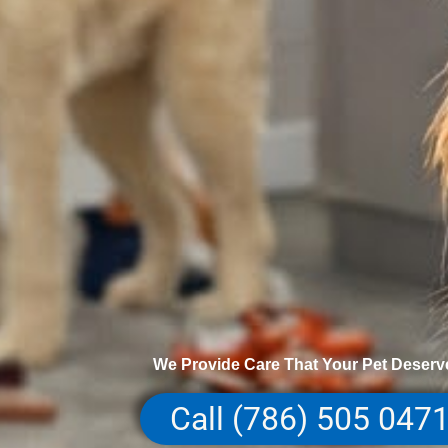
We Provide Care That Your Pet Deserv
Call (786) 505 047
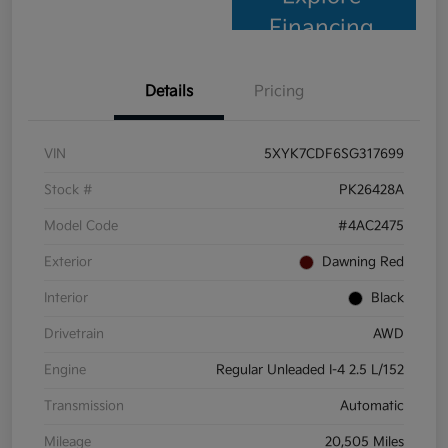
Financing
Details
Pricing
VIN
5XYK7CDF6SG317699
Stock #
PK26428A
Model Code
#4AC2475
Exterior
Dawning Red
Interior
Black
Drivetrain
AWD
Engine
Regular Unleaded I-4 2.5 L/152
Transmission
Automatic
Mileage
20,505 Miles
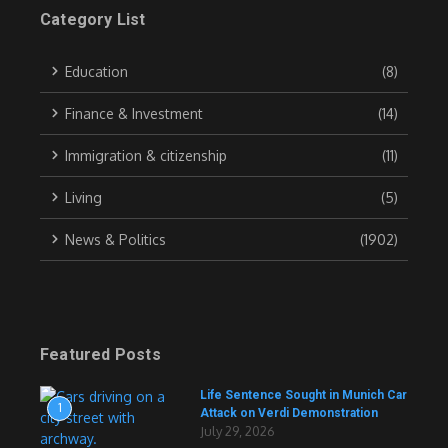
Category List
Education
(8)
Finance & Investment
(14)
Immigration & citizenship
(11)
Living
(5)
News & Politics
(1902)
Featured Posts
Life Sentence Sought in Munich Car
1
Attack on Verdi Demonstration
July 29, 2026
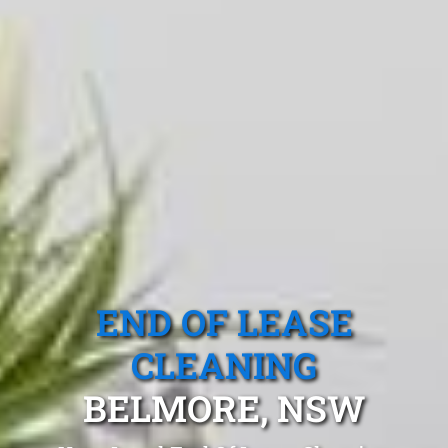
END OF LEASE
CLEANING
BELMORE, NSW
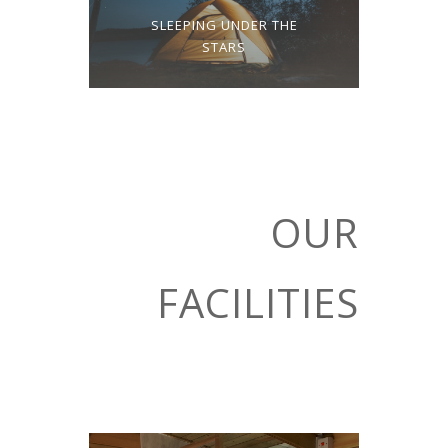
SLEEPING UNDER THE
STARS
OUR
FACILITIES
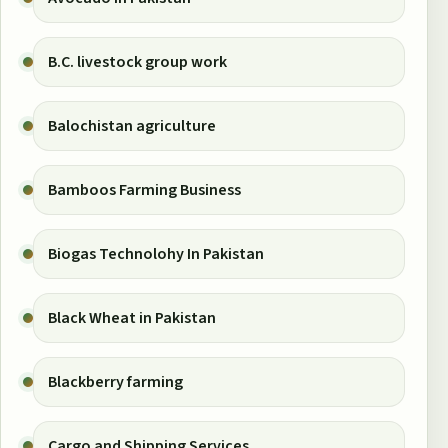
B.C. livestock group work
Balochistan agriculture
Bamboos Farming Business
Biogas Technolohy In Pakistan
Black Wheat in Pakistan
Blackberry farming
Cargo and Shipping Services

== THE PROBLEM ==
In the listing above, locate each line with "Pakistan" and copy it.

== SOLUTION FOR THIS PROBLEM ==
Biogas Technolohy In Pakistan
Black Wheat in Pakistan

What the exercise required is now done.